Kegiatan yang diinisiasi oleh Jurnalis Polman ini dihadiri oleh personel Basarnas, TNI Angkatan Laut, Kejaksaan Negeri Polewali Mandar (Kejari Polman), serta Dinas Perikanan setempat.
Dalam keheningan malam di Posko Basarnas Polewali Mandar, para peserta memanjatkan doa khusyuk agar kelima jurnalis segera ditemukan dalam kondisi selamat. Doa bersama tersebut dipimpin langsung oleh Alauddin, salah satu pimpinan redaksi media online di Polewali Mandar.
Adapun lima jurnalis yang hingga kini belum diketahui keberadaannya adalah:
- Yudistiro Pranoto (Jurnalis iNews)
- M. Bagus Khoirunnasb(Jurnalis ANTARA Biro Banten)
- Ari Basuki (Jurnalis Merdeka.com)
- Firman Daus (Jurnalis Anadolu Agency)
- Donal Husni (Jurnalis Freelance)
Usai pembacaan doa, suasana semakin menyentuh ketika seluruh peserta menyalakan lilin bersama.
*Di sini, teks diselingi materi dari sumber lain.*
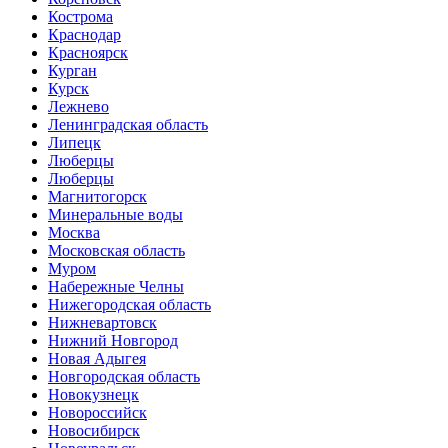
Кострома
Краснодар
Красноярск
Курган
Курск
Лежнево
Ленинградская область
Липецк
Люберцы
Люберцы
Магнитогорск
Минеральные воды
Москва
Московская область
Муром
Набережные Челны
Нижегородская область
Нижневартовск
Нижний Новгород
Новая Адыгея
Новгородская область
Новокузнецк
Новороссийск
Новосибирск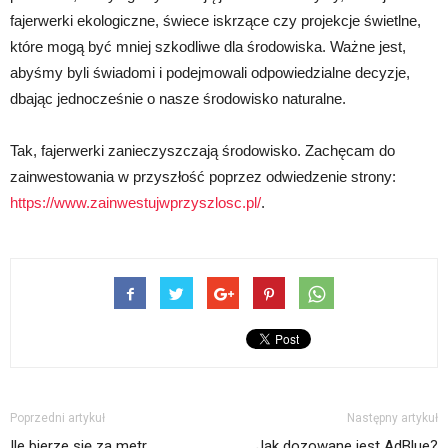
fajerwerki ekologiczne, świece iskrzące czy projekcje świetlne,
które mogą być mniej szkodliwe dla środowiska. Ważne jest,
abyśmy byli świadomi i podejmowali odpowiedzialne decyzje,
dbając jednocześnie o nasze środowisko naturalne.
Tak, fajerwerki zanieczyszczają środowisko. Zachęcam do
zainwestowania w przyszłość poprzez odwiedzenie strony:
https://www.zainwestujwprzyszlosc.pl/
.
Poprzedni artykuł
Następny artykuł
Ile bierze się za metr
Jak dozowane jest AdBlue?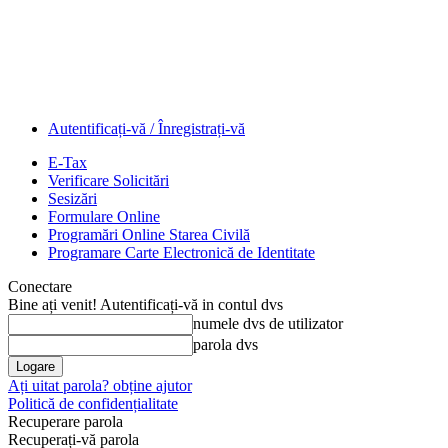
Autentificați-vă / Înregistrați-vă
E-Tax
Verificare Solicitări
Sesizări
Formulare Online
Programări Online Starea Civilă
Programare Carte Electronică de Identitate
Conectare
Bine ați venit! Autentificați-vă in contul dvs
numele dvs de utilizator
parola dvs
Ați uitat parola? obține ajutor
Politică de confidențialitate
Recuperare parola
Recuperați-vă parola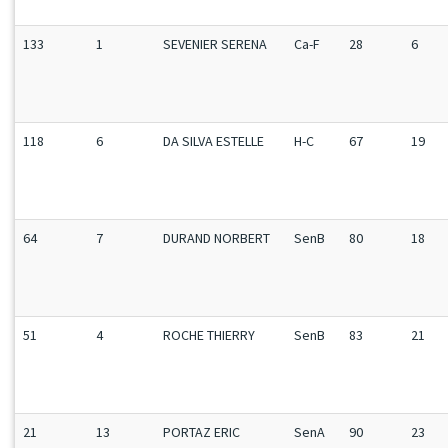
133
1
SEVENIER SERENA
Ca-F
28
6
118
6
DA SILVA ESTELLE
H-C
67
19
64
7
DURAND NORBERT
SenB
80
18
51
4
ROCHE THIERRY
SenB
83
21
21
13
PORTAZ ERIC
SenA
90
23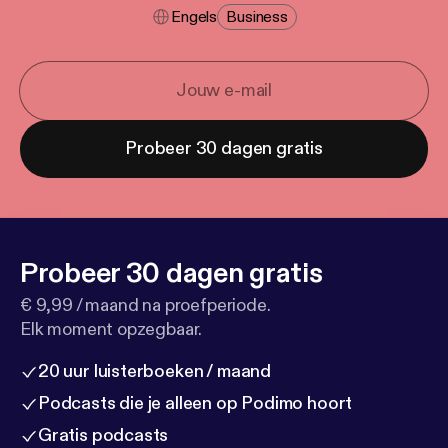
Engels
Business
Probeer 30 dagen gratis
Probeer 30 dagen gratis
€ 9,99 / maand na proefperiode.
Elk moment opzegbaar.
20 uur luisterboeken / maand
Podcasts die je alleen op Podimo hoort
Gratis podcasts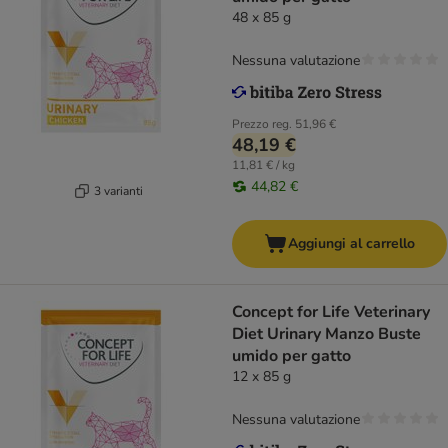
48 x 85 g
Nessuna valutazione
Prezzo reg.
51,96 €
48,19 €
11,81 € / kg
44,82 €
3 varianti
Aggiungi al carrello
Concept for Life Veterinary
Diet Urinary Manzo Buste
umido per gatto
12 x 85 g
Nessuna valutazione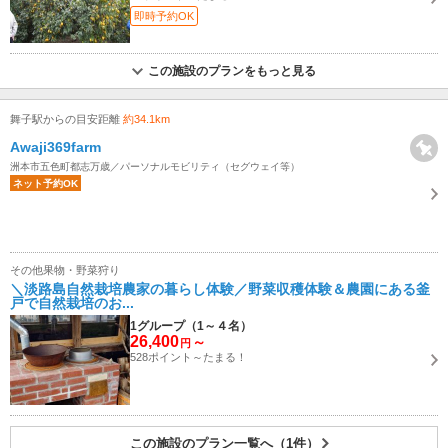
即時予約OK
この施設のプランをもっと見る
舞子駅からの目安距離
約34.1km
Awaji369farm
洲本市五色町都志万歳／パーソナルモビリティ（セグウェイ等）
ネット予約OK
その他果物・野菜狩り
＼淡路島自然栽培農家の暮らし体験／野菜収穫体験＆農園にある釜
戸で自然栽培のお...
1グループ（1～４名）
26,400
～
円
528ポイント～たまる！
この施設のプラン一覧へ（1件）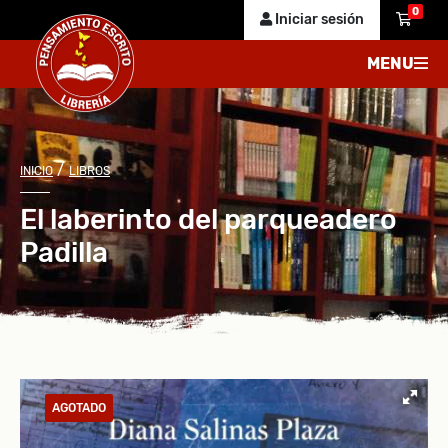
0
Iniciar sesión
MENU
/
INICIO
LIBROS
El laberinto del parqueadero
Padilla
AGOTADO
Cahaya temaram lilin tersebut menjadi simbol solidaritas, rasa persaudaraan, dan harapan yang tak padam di tengah upaya pencarian yang terus berlangsung.
Salah Seorang Jurnalis, Huzair Zainal, menyampaikan bahwa aksi ini merupakan bentuk ikhtiar spiritual dan dukungan moral mendalam dari kawasan timur Indonesia untuk proses pencarian di Selat Sunda.
“Doa malam ini menjadi ikhtiar bersama agar Yudistiro Pranoto dan empat jurnalis lainnya segera ditemukan. Kami berharap tim SAR gabungan terus bergerak maksimal hingga keberadaan seluruh rekan kami terdeteksi,” ujar Huzair di lokasi acara.
Ia menambahkan, risiko tinggi yang dihadapi jurnalis saat berada di lapangan menuntut solidaritas sesama insan pers untuk saling mendukung, terutama dalam situasi krisis seperti ini.
“Semoga mereka mendapatkan perlindungan terbaik dan bisa kembali berkumpul bersama keluarga serta rekan-rekan media,” pungkasnya.
Harapan dan dukungan terus mengalir dari berbagai komunitas pers di Indonesia. Seluruh pihak menanti kabar baik terkait keselamatan lima jurnalis yang menjalankan tugas peliputan bencana tersebut.